Safariのパスワードマネージャーの使い方|iOS 18「パスワード」アプリの完全ガイドと限界

iPhone
「Safariでパスワードを保存したはずなのに、どこで確認できるの?」「iOS 18にアップデートしたら、パスワード管理のアプリが増えてる…」

iOS 18(2024年9月リリース)から、AppleのパスワードはSafariの設定の奥ではなく、独立した「パスワード」アプリで管理するようになりました。この変化に戸惑っている方は多いと思います。

私自身も更新直後に「あれ、Safariの設定からパスワードが消えた?」と一瞬焦りました。実は消えたのではなく、アプリとして独立しただけなのですが、使い方がガラッと変わったので改めて整理が必要でした。

ちなみに、Appleの純正「パスワード」アプリはApp Storeでの評価が4.5(レビュー7万件超)と非常に高評価です。それだけ多くのiPhoneユーザーが日常的に使っている機能です。

この記事では、iPhoneとMacでSafariのパスワードマネージャーを使う方法を基本から解説したうえで、Apple純正アプリだけでは解決できないケース(ChromeやWindowsを使っている方)への対処法も合わせてお伝えします。

この記事でわかること

  • iOS 18「パスワード」アプリとSafari自動入力の仕組みと使い方
  • iPhoneでSafariに保存済みのパスワードを確認・追加・削除する方法
  • MacでSafariのパスワードを使う方法
  • Apple純正アプリの限界(Chrome・Windows・Android非対応)
  • Safariと1Passwordを両立させる方法

iOS 18で「パスワード」アプリが独立した理由

iOS 18以前は、Safariに保存したパスワードは「設定 → パスワード」という場所に保管されていました。iOS 18から、この機能が「パスワード」という独立したアプリになりました。

これまでとの主な違いは以下のとおりです。

項目 iOS 17以前 iOS 18以降
保存場所 設定 → パスワード 「パスワード」アプリ(独立)
アクセス方法 設定アプリを開く ホーム画面からアプリを直接開く
2FAコード 別のAuthenticatorアプリが必要 パスワードアプリに統合可能
共有グループ なし 家族・信頼する相手と共有可能
Wi-Fiパスワード 別管理 パスワードアプリに統合

基盤となる仕組みは「iCloudキーチェーン」で変わっていません。独立したアプリになったことで、パスワード管理機能が大幅に使いやすくなりました。

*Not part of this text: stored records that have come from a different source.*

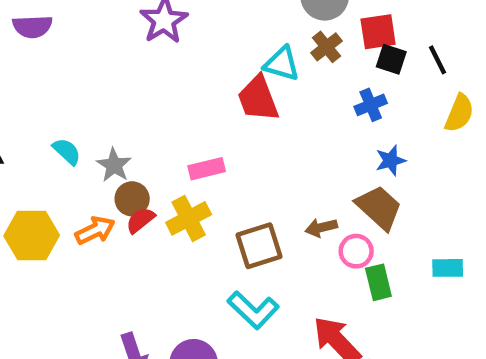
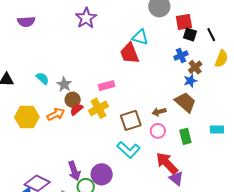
brown cross: (326, 47) -> (195, 67), moved
pink circle: (356, 251) -> (158, 131), moved

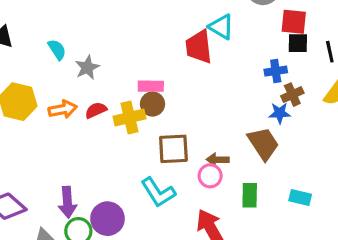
black square: (190, 35) -> (298, 43), turned -32
brown circle: (73, 100) -> (153, 104), moved
brown arrow: (159, 112) -> (218, 160), moved

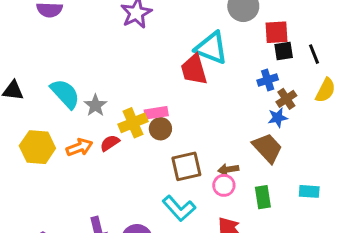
cyan triangle: (221, 27) -> (211, 48), size x1.4
cyan semicircle: (57, 50) -> (65, 94), size x1.6
yellow cross: (130, 118) -> (133, 123), moved

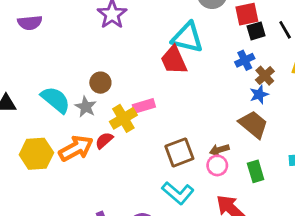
brown circle: (160, 129) -> (100, 83), moved
orange arrow: (79, 147) -> (76, 148), size x1.4

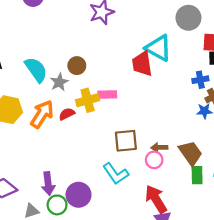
brown trapezoid: (253, 124) -> (191, 153), moved
orange arrow: (76, 148) -> (42, 114), turned -44
green rectangle: (256, 171) -> (197, 175), moved

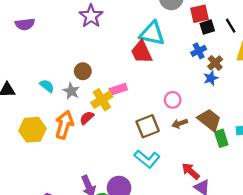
cyan semicircle: (36, 70) -> (47, 86), size x0.6
pink circle: (154, 160) -> (173, 100), moved
red arrow: (156, 199) -> (191, 171), size x0.7

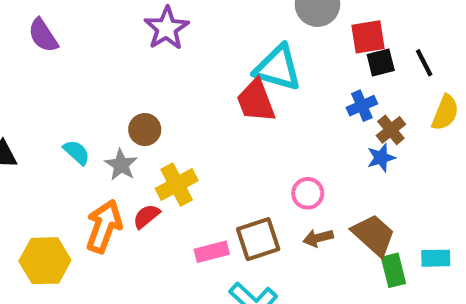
purple semicircle: (25, 24) -> (43, 35), turned 60
pink rectangle: (118, 89) -> (212, 252), moved
yellow hexagon: (32, 130) -> (45, 261), moved

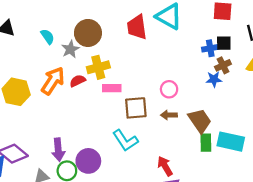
black square: (381, 63) -> (224, 43), moved
red trapezoid: (256, 101) -> (137, 27), moved
brown circle: (145, 130) -> (88, 33), size x1.5
pink rectangle: (212, 252) -> (112, 88), moved
cyan rectangle: (436, 258) -> (231, 142), size x1.6

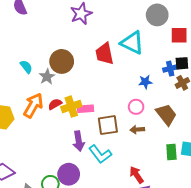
yellow cross: (98, 67) -> (71, 107), moved
blue star: (214, 79) -> (145, 82), moved
brown trapezoid: (200, 121) -> (166, 114), moved
purple arrow: (58, 150) -> (79, 141), moved

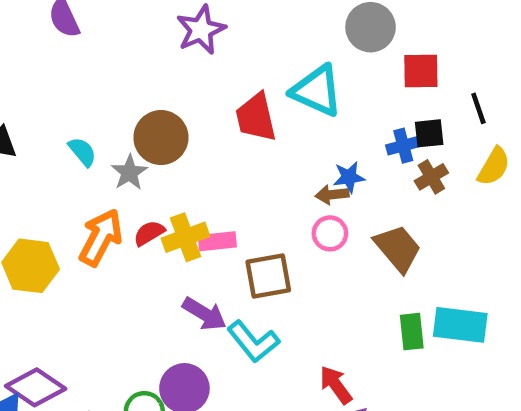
brown arrow: (137, 130) -> (332, 195), moved
purple arrow: (79, 141) -> (204, 314), turned -48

「パスワード」アプリはiOS 18/iPadOS 18/macOS Sequoiaで利用可能です。iOSのバージョンが古い場合は「設定 → パスワード」が引き続き使えますが、iOS 18へのアップデートをおすすめします。

iPhoneでSafariのパスワードを確認する方法

①「パスワード」アプリを開く

ホーム画面(または App ライブラリ)から「パスワード」アプリを開きます。Face IDまたはTouch IDで認証すると、保存済みのパスワードとパスキーの一覧が表示されます。

見つからない場合は、ホーム画面で下にスワイプしてSpotlight検索を開き「パスワード」と検索してください。

②パスワードを確認・編集する

一覧から確認したいサービスをタップすると、ユーザー名・パスワード・ウェブサイトURLが表示されます。「編集」ボタンからパスワードの変更も可能です。

パスワードを表示するには、Face IDまたはTouch IDによる認証が毎回必要です。他人がスマホを手にしても、生体認証なしにはパスワードを見ることはできません。

③パスワードを手動で追加する

パスワードアプリ右上の「+」ボタンから、手動でパスワードを追加できます。サービス名・ウェブサイトURL・ユーザー名・パスワードを入力して保存するだけです。

④パスワードを削除する

一覧で削除したいサービスを左スワイプ → 「削除」をタップ、または該当のパスワードを開いて「削除」ボタンをタップします。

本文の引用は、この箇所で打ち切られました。